Exercise description
Read the lines below, and copy any that contain the string "Comics".

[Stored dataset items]
/---
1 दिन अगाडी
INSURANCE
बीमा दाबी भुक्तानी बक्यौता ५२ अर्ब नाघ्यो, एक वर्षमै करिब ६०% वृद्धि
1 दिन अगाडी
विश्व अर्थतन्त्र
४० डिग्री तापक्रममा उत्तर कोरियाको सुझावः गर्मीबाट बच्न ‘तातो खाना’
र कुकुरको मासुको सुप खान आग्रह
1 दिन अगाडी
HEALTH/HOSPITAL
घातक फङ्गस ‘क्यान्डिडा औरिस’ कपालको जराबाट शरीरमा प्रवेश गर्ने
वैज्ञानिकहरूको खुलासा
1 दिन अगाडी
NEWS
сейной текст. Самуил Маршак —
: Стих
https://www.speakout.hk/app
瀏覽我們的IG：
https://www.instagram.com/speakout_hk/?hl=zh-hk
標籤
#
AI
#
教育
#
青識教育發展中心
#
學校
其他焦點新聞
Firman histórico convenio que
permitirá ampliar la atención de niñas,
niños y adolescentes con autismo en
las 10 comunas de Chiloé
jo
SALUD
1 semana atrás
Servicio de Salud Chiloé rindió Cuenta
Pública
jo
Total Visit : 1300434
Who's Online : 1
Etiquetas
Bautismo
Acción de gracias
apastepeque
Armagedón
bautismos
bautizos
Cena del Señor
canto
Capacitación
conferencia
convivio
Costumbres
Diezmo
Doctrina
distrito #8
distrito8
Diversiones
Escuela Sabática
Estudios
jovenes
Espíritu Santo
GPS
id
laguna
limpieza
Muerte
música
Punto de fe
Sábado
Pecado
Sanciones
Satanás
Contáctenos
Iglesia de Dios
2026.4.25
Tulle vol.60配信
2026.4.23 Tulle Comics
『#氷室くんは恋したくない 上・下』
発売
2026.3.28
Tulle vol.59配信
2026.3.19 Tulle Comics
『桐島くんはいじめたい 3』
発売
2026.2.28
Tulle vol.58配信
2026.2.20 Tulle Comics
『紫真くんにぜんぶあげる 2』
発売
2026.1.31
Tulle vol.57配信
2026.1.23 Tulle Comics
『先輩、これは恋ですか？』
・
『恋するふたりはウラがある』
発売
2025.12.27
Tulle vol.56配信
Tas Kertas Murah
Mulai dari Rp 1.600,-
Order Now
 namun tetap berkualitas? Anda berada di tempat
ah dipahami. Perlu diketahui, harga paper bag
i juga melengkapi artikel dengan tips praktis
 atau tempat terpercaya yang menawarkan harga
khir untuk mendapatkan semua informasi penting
\---
Exercise solution
2026.4.23 Tulle Comics
2026.3.19 Tulle Comics
2026.2.20 Tulle Comics
2026.1.23 Tulle Comics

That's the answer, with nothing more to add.